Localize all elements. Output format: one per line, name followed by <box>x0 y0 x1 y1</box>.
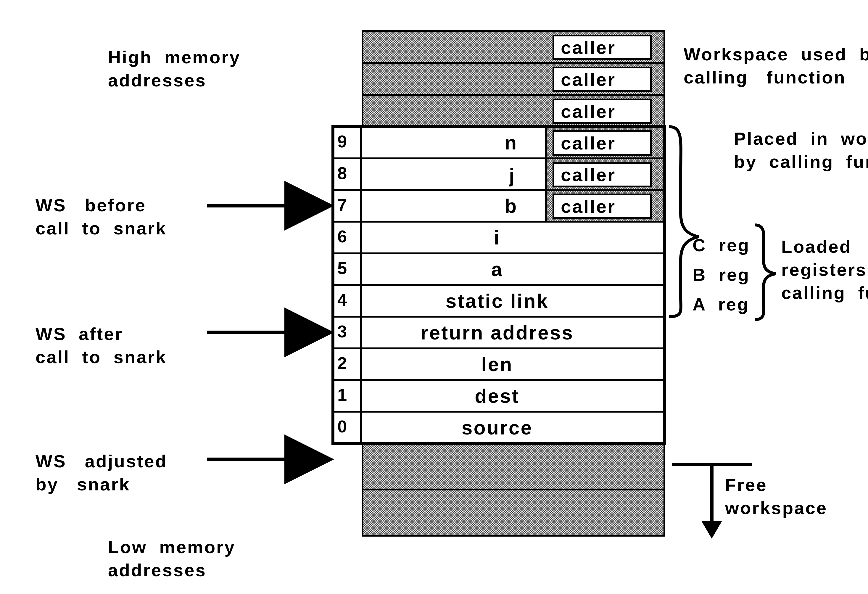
stack-svg: caller caller caller 9 n caller <box>0 0 868 594</box>
svg-text:caller: caller <box>561 101 616 122</box>
stack-row-3: 3 return address <box>333 317 664 348</box>
workspace-stack-diagram: High memory addresses WS before call to … <box>0 0 868 594</box>
svg-text:i: i <box>494 227 500 248</box>
stack-row-8: 8 j caller <box>333 158 664 190</box>
svg-text:3: 3 <box>337 322 348 341</box>
stack-row-5: 5 a <box>333 253 664 285</box>
svg-marker-61 <box>701 521 722 539</box>
brace-placed <box>669 127 698 317</box>
svg-text:caller: caller <box>561 37 616 58</box>
svg-text:1: 1 <box>337 385 348 404</box>
stack-row-2: 2 len <box>333 348 664 380</box>
brace-regs <box>755 225 775 320</box>
caller-top-2: caller <box>554 99 651 123</box>
svg-text:caller: caller <box>561 69 616 90</box>
svg-text:2: 2 <box>337 353 348 372</box>
svg-text:dest: dest <box>475 385 520 407</box>
svg-text:b: b <box>505 195 518 217</box>
svg-text:caller: caller <box>561 164 616 185</box>
stack-row-1: 1 dest <box>333 380 664 412</box>
svg-text:j: j <box>508 164 515 186</box>
svg-text:9: 9 <box>337 132 348 151</box>
svg-text:n: n <box>505 132 518 154</box>
stack-row-7: 7 b caller <box>333 190 664 222</box>
stack-row-9: 9 n caller <box>333 127 664 158</box>
svg-text:return address: return address <box>421 322 574 344</box>
svg-text:caller: caller <box>561 133 616 153</box>
svg-text:4: 4 <box>337 290 348 309</box>
svg-text:len: len <box>481 353 513 375</box>
caller-top-1: caller <box>554 68 651 91</box>
stack-row-0: 0 source <box>333 412 664 443</box>
svg-text:6: 6 <box>337 227 348 246</box>
stack-row-6: 6 i <box>333 222 664 253</box>
stack-row-4: 4 static link <box>333 285 664 317</box>
svg-text:0: 0 <box>337 417 348 436</box>
svg-text:caller: caller <box>561 196 616 217</box>
svg-text:5: 5 <box>337 259 348 278</box>
svg-text:a: a <box>491 259 503 280</box>
caller-top-0: caller <box>554 35 651 59</box>
svg-text:source: source <box>462 417 533 439</box>
svg-text:static link: static link <box>446 290 549 312</box>
svg-text:8: 8 <box>337 163 348 183</box>
svg-text:7: 7 <box>337 195 348 214</box>
arrow-free-workspace <box>672 465 752 539</box>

+++

Your instructions. Go through the listing above. Show each line where the word "static" is found.

Task output.
stack-row-4: 4 static link <box>333 285 664 317</box>
svg-text:static link: static link <box>446 290 549 312</box>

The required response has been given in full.